10 of 13 people found the following review helpful:
3.0 out of 5 stars
The REAL Worst-Case Scenario: Running Out of Ideas, March 16, 2007
This review is from: The Worst-Case Scenario Almanac: History (Paperback)
I've been a fan of this series since it began, and this marks the very first non-5-star rating I've ever given to one of these books. The reason? Let's start with the numbers.
What has always made these books stand out from the competition were the detailed worst-case scenarios, the expert-provided suggestions on how to deal with perhaps unlikely but all too real possibilities. Lots of imitators came up with various kinds of handbooks in response to their spectacular success, but this was the feature that "separated the men from the boys" if you will. In their first book
The Worst-Case Scenario Survival Handbook they included 40 scenarios in 176 pages. All subsequent books had more, and their last book
The Worst-Case Scenario Survival Handbook: LIFE (Worst-Case Scenario Survival Handbooks), the first of the double-sized ones, had 94 scenarios in 301 pages. THIS book manages a paltry 30 scenarios in 316 pages.
What fills up the rest of the book? A fairly pathetic attempt at a historical almanac of the "worst" of all mankind. Given the number of pages available this attempt was doomed from the start because there was insufficient room to even BEGIN to scratch the surface, but the authors made things worse by:
(a) making use of a number of flashy gimmicks that spread less content over more space than a more conventional layout would have done and
(b) adopting an edgy, ironic, even humorous attitude that is intended to entertain but is more likely to annoy the historically knowledgeable while it is misinforming the historically ignorant.
Thus we get cutesy chapter headings like "Dungeons and Dragons" for the Middle Ages and "You Sank My Battleship" for the first half of the 20th Century; oddly chosen events for the chapter timelines; "Who's Who of the Worst" pages with an odd selection of history's villains (Al Capone? In the same category as Hitler, Stalin and Pol Pot? And why isn't Mao Zedong included?); various charts, some worthless (Who really CARES what ailments tobacco was once thought able to cure?); and a bunch of one page "History Lessons" that conclude with varyingly inappropriate smart-ass comments.
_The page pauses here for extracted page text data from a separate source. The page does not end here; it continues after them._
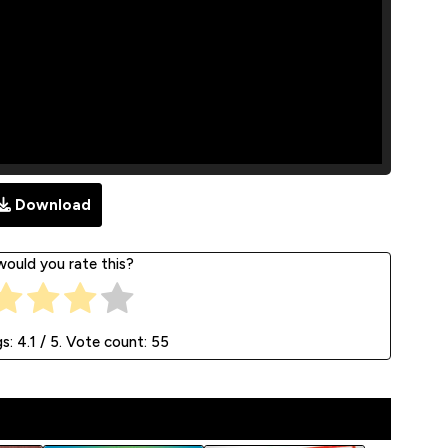
Download
ould you rate this?
gs:
4.1
/ 5. Vote count:
55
Looking at the worst-case scenarios themselves, one begins to see the problem the authors were attempting to solve with this format change. With the exception of a few that were "artificially aged" ("How to survive an asp bite" is simply "How to survive a snake bite" illustrated by a drawing of an ancient Egyptian.), these (from "How to fend off a saber-toothed tiger" to "How to defect from the USSR") are perfectly good but now obsolete scenarios. Stumped by how to make use of them without "cheating", Piven and Borgenicht apparently came up with the "almanac" concept. One can only hope that future editions, like the upcoming
The Worst Case Scenario Almanac: The Great Outdoors (Worst-Case Scenario Survival Handbooks) will benefit from smaller topics allowing for more scenarios and less filler.
Frankly, I guess I just expected more from the handbook grownups.
Note: I wouldn't consider it fair to single out every historical error, but a couple are so completely, 180 degrees wrong that one suspects they might have been deliberate, say in service of a political agenda.
First, the timeline on page 164 contains the following item: "1763 July: British forces distribute smallpox-infected blankets to Native Americans." Frankly I question the thinking behind including this in a HISTORY book, especially one with such limited space, but if you are going to do so, honesty requires something like the following:
Now We Know: Any and all such attempts to spread smallpox were completely useless due to the smallpox virus' inability to survive outside of a human host, which is why it alone among the ancient disease scourges of mankind has been completely eliminated. In fact such attempts were arguably counterproductive because (a) exposure to dead smallpox virus material is one way to develop immunity and (b) the sort of people who would deliberately try to infect Native Americans with smallpox would probably have killed quite a lot of them if they had invested their time, effort, and money in a mass murder technique that ACTUALLY WORKED.
History Lesson: Never mind about the blankets; worry about the health of the people handing them out!
Second, the item about the atomic bomb on page 259 contains the following: "When Germany surrendered in May, it became clear that German scientists had made little progress in developing atomic energy, making the United States the sole possessors of the technology. Nonetheless, President Harry Truman authorized the release of two atomic bombs in Japan in August 1945, killing tens of thousands of people and starting the arms race."
Again honesty requires something like the following: "When Japan surrendered in August, it became clear that Japanese scientists had made tremendous progress in developing atomic energy, making the United States NOT the sole possessors of the technology. The Japanese atomic program almost certainly would have succeeded if they hadn't run out of time; in fact some Japanese scientists at the time claimed to have successfully tested an atomic bomb between the Hiroshima and Nagasaki attacks before fleeing the rapidly advancing Soviets, but since the alleged test site was in what became North Korea, it has never been possible to check out these claims.
History Lesson: Sometimes it is important to get the toothpaste out of the tube FIRST.